Alex ci ha illustrato quali siano i punti di forza del viaggio di scoperta missionaria. I giovani fanno un’esperienza di vita che difficilmente dimenticheranno e che porterà frutti che non è facile calcolare, tanto che può rivelarsi un’esperienza propedeutica per discernimenti più grandi. Spesso succede che sono una occasione privilegiata per riscoprire il proprio cammino di fede e di chiesa.
Nell’analisi non sono mancati i possibili punti di debolezza. Gruppi per esempio troppo grandi possono diventare di difficile gestione e ciò può creare malessere e tensione. Si rischia a volte che restino esperienze personali e, al rientro, non vi sia alcuna restituzione comunitaria. Inoltre, senza un adeguato accompagnamento, si rischia che l’esperienza venga letta male e in maniera distorta.
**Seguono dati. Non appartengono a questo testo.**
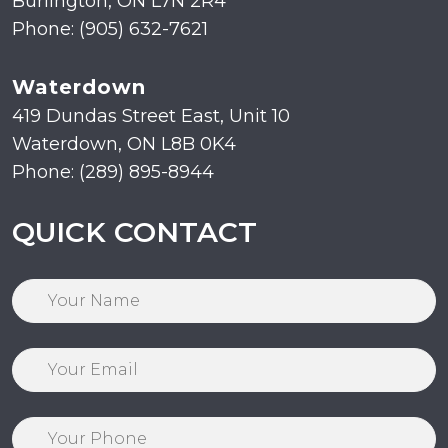
Burlington, ON L7N 2R4
Phone: (905) 632-7621
Waterdown
419 Dundas Street East, Unit 10
Waterdown, ON L8B 0K4
Phone: (289) 895-8944
QUICK CONTACT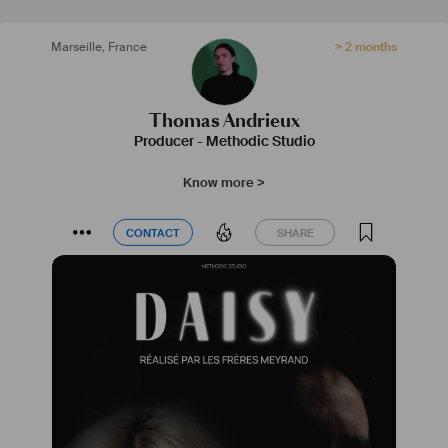
Marseille
,
France
> 2 months
Thomas Andrieux
Producer
-
Methodic Studio
Know more >
CONTACT
SHARE
CONTACT
SHARE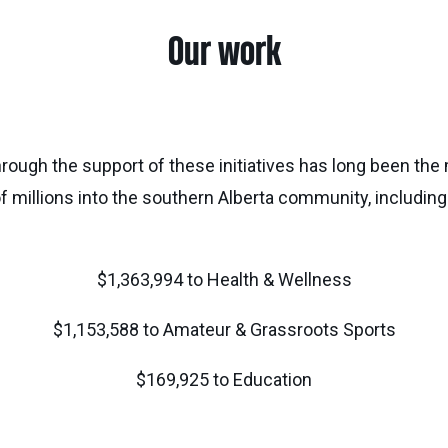
Our work
hrough the support of these initiatives has long been th
f millions into the southern Alberta community, including
$1,363,994 to Health & Wellness
$1,153,588 to Amateur & Grassroots Sports
$169,925 to Education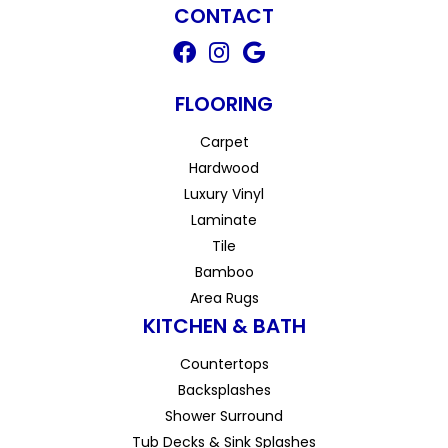
CONTACT
FLOORING
Carpet
Hardwood
Luxury Vinyl
Laminate
Tile
Bamboo
Area Rugs
KITCHEN & BATH
Countertops
Backsplashes
Shower Surround
Tub Decks & Sink Splashes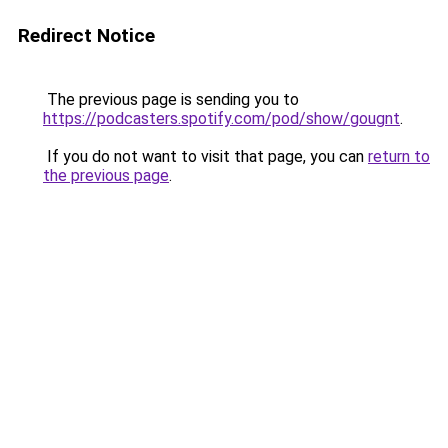
Redirect Notice
The previous page is sending you to
https://podcasters.spotify.com/pod/show/gougnt
.
If you do not want to visit that page, you can
return to
the previous page
.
Succede anche che, una volta concluso il viaggio, i giovani recidano ogni contatto con il CMD che spesso non ha più nessun altro tipo di proposta.
Rientrando a Imola, mi sono sentito da una parte incoraggiato, riconoscendo che la realtà dei cappuccini in tema di campi in missione ha una lunga esperienza – in contesti diversi come Romania, Turchia ed Etiopia – e diverse delle cose dette le mettiamo in pratica da anni. Allo stesso tempo mi sono sentito stimolato a migliorare, soprattutto nel preparare il gruppo: a volte riduciamo il numero di incontri per il timore di chiedere troppo. In realtà, proprio affinché l’esperienza possa dare maggior frutto, occorre non fare sconti e tenere alta la proposta formativa.
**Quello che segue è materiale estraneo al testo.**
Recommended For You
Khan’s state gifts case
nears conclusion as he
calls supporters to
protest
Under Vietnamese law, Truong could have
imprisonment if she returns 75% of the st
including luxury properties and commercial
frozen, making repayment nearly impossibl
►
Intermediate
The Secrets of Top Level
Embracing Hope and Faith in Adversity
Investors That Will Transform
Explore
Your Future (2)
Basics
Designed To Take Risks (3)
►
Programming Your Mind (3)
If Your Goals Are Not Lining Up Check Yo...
Il primo banco di prova mi attendeva la sera dopo, con uno degli incontri di preparazione per l’Etiopia. Ne ho approfittato per arricchire la formazione con alcuni spunti dati da Alex e che poi ho ritenuto opportuno seguire una volta partiti. Una di queste nuove idee è stata la scelta di terminare sempre la giornata con un cerchio di condivisione su quello che era successo, su ciò che aveva colpito, sulle emozioni e sui pensieri della giornata. A detta di diversi campisti questo stile ha aiutato molto il gruppo nella conoscenza reciproca e nel dare chiavi di lettura comuni alla esperienza. Un altro suggerimento prezioso di Alex che ho adottato, è stato preparare il gruppo già prima della partenza a un uso sobrio di internet una volta giunti in Etiopia. L’invito è stato quello di disconnettersi dai social (Istagram, Facebook,…) per poter vivere appieno la realtà della missione e del gruppo. Ci siamo concessi quaranta minuti al giorno, dopo cena, per utilizzare wi-fi e per dare comunicazione a parenti e amici su come stava andando il viaggio. È stato bello perché wi-fi era in una zona limitata e tutti andavamo insieme a utilizzarlo, cosicché capitava di assistere a video chiamate che diventavano un po' ‘comunitarie’, canzoni che si condividevano, scherzi che partivano e risate di gruppo. Più di un campista ha evidenziato che è stato aiutato da questa pratica di sobrietà, chissà, magari riproponibile anche in Italia. Ora, dopo l’Etiopia, è già tempo di pensare e preparare i prossimi campi: in luglio in Romania, ad agosto in Turchia.